Have you ever encountered a situation where a seller has unexpectedly passed away during the term of an exclusive listing? The Massachusetts Court of Appeals recently addressed this question for the first time.
Shirley Jaffee had entered into three separate Exclusive Right to Sell agreements with Newton Centre Realty for her three residential properties. During the term of the agreements, Ms. Jaffee passed away and her estate’s representative sold the properties without using the brokerage during the exclusivity period of the agreements. Newton Centre Realty then sued to collect the commissions owed under the agreements. The case addresses the question of whether the death of the seller terminates a real estate brokerage agreement.
The court relied on well-established common law principles and held that the seller’s death terminated the agency relationship between the seller and real estate agent. Therefore, the broker was not entitled to a commission in this instance.
Additionally, the court distinguished agency relationship agreements, such as listing agreements, from other contracts, noting that while the agency relationship does not survive the death of the principal there are certain situations where an agreement would survive. One key example for REALTORS® is that a contract to purchase real estate is a type of agreement that does survive the death of the principal because it includes an interest in real property.

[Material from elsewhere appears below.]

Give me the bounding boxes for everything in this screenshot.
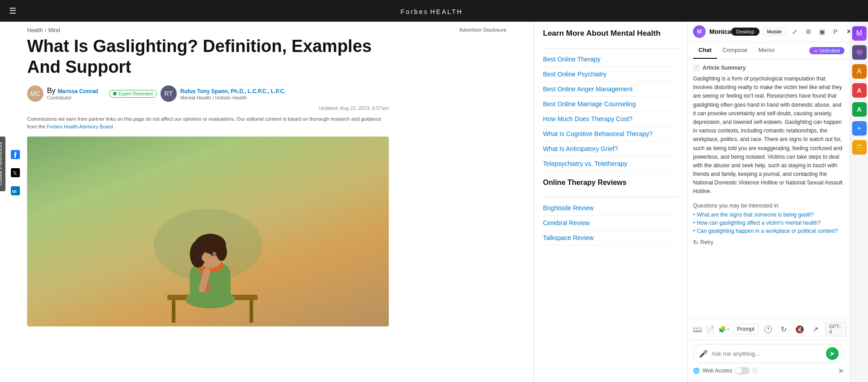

What This Means for Realtors®
If the unfortunate situation arises where a seller passes away prior to entering into a contract to sell the home, a REALTOR® may not be entitled to a commission, even if the property sells during the period of exclusivity. A seller’s estate is not obligated to continue working with that brokerage, though may choose to do so. If that is the case, the brokerage should enter into a new Exclusive Right to Sell Listing Agreement with the estate’s personal representative before selling the property.